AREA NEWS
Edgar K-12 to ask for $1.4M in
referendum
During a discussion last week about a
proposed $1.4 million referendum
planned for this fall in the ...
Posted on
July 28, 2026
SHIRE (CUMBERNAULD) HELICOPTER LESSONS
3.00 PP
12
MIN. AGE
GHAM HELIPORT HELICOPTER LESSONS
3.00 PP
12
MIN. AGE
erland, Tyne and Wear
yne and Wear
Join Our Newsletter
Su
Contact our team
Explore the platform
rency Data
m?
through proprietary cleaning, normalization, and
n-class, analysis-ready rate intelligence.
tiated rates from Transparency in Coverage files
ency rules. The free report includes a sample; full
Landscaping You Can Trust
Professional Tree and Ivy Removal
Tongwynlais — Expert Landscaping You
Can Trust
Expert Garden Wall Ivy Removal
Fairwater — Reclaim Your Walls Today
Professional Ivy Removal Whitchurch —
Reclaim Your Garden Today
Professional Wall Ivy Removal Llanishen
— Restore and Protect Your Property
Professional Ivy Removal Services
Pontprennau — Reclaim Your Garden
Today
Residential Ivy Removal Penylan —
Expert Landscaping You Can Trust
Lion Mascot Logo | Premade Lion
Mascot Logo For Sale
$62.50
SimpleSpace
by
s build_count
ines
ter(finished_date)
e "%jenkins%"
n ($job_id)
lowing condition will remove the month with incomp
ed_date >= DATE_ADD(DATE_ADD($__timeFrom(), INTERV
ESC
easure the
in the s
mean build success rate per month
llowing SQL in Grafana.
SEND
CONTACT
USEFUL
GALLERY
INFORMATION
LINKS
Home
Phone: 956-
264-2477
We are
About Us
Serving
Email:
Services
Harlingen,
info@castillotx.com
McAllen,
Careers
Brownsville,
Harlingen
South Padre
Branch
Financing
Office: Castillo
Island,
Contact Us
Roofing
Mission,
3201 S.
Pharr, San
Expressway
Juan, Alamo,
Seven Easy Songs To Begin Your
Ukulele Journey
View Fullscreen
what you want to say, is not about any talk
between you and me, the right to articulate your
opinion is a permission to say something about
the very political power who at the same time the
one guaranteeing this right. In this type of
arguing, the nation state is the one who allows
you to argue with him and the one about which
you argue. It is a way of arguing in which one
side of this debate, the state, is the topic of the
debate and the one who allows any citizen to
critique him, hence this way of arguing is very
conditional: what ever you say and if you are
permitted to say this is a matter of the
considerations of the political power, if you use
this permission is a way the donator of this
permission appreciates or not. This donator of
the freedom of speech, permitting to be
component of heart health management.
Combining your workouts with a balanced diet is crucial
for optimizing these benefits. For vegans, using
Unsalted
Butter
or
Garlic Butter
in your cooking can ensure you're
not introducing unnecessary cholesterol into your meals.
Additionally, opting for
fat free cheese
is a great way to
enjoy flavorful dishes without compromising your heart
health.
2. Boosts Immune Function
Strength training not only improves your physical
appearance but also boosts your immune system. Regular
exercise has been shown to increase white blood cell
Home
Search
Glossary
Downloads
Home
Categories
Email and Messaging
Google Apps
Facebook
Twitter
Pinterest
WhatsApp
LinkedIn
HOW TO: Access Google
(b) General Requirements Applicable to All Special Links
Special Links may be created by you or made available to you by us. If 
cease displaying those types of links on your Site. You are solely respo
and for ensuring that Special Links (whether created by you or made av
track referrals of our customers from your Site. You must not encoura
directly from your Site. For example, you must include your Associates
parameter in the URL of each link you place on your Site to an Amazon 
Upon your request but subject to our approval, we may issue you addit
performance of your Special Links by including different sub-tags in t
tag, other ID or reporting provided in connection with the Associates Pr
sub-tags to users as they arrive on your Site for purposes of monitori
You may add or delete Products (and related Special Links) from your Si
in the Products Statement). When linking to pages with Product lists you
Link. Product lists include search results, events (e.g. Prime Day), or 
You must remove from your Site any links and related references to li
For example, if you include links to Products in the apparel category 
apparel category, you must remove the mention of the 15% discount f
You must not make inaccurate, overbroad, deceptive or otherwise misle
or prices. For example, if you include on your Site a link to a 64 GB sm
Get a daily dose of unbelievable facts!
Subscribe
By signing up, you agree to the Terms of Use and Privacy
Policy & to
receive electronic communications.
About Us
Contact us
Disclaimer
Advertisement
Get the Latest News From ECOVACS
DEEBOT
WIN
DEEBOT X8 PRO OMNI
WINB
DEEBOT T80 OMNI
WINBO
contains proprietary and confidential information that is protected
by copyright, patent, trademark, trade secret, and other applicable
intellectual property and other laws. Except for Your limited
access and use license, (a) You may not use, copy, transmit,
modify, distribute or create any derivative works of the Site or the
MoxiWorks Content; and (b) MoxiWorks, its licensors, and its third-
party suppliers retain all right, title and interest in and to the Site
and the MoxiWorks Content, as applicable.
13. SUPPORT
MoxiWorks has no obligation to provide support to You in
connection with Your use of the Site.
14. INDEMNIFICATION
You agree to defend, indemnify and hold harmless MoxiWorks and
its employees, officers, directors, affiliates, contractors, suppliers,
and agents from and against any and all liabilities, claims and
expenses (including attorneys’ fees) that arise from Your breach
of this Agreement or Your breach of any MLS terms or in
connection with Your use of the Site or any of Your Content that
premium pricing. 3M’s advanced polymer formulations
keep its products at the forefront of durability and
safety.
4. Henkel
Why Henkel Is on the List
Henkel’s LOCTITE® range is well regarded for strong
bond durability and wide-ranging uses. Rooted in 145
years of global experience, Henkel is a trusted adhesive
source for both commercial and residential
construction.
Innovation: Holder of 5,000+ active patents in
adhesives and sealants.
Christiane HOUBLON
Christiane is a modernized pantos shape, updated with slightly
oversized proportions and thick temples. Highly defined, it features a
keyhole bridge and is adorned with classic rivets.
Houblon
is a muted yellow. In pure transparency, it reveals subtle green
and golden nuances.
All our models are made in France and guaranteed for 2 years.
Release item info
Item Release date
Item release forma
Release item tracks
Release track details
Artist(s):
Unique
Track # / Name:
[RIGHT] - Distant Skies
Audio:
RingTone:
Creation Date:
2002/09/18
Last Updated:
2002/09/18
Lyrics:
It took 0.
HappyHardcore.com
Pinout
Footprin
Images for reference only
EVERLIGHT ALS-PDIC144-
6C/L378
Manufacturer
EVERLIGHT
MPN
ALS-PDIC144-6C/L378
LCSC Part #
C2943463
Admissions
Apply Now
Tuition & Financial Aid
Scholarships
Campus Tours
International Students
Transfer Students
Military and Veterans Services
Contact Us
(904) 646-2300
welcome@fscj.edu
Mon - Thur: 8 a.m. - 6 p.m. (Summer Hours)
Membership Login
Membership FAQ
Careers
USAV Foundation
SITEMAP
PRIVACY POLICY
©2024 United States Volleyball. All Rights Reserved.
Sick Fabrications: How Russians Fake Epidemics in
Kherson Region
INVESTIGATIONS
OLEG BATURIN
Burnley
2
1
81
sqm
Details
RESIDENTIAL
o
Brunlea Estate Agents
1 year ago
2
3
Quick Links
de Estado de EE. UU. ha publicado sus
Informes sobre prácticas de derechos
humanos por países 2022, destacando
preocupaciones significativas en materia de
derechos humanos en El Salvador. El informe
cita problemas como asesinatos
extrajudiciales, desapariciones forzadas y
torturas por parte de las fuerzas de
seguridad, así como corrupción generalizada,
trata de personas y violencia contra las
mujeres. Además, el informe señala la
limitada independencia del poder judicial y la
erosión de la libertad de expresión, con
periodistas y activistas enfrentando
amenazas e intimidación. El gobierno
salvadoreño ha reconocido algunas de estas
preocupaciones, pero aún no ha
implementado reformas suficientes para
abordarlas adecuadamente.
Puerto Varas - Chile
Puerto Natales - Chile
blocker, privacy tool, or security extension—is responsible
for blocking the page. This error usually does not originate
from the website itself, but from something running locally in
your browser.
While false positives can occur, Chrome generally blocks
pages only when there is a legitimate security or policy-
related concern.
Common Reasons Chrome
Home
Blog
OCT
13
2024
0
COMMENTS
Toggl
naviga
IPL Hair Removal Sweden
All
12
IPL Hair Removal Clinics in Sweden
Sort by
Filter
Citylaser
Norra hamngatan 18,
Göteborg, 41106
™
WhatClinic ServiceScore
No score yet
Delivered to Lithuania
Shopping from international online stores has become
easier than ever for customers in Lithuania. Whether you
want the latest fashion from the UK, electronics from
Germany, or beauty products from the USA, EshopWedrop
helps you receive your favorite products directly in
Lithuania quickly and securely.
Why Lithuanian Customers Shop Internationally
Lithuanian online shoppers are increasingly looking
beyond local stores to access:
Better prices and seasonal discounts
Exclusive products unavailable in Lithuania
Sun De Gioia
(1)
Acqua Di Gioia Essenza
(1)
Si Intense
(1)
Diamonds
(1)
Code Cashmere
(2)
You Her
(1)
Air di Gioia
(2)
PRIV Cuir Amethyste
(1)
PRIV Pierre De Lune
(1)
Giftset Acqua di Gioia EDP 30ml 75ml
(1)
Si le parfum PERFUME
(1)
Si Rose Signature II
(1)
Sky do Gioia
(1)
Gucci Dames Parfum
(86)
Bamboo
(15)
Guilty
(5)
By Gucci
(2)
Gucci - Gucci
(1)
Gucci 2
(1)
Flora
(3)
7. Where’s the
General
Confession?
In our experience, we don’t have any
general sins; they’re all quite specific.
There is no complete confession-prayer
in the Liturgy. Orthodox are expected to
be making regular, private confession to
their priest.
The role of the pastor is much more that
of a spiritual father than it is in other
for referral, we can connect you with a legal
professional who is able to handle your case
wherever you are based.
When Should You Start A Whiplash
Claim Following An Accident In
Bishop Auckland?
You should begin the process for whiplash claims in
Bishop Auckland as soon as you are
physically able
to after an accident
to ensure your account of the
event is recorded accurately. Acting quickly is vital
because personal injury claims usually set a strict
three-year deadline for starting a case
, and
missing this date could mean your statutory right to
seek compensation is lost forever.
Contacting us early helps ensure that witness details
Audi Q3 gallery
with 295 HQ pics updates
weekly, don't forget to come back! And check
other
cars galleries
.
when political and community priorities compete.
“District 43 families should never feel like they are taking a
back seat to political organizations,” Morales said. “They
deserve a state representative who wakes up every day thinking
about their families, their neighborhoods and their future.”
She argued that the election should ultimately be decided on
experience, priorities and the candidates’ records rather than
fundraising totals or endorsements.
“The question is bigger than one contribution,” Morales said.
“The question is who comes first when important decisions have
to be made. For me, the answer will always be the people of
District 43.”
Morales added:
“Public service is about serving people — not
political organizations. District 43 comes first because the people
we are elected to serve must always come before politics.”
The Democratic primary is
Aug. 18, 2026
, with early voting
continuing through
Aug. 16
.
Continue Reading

Work item:
In the listing above, show every line with the word "como".

Solution for this problem:
cita problemas como asesinatos
seguridad, así como corrupción generalizada,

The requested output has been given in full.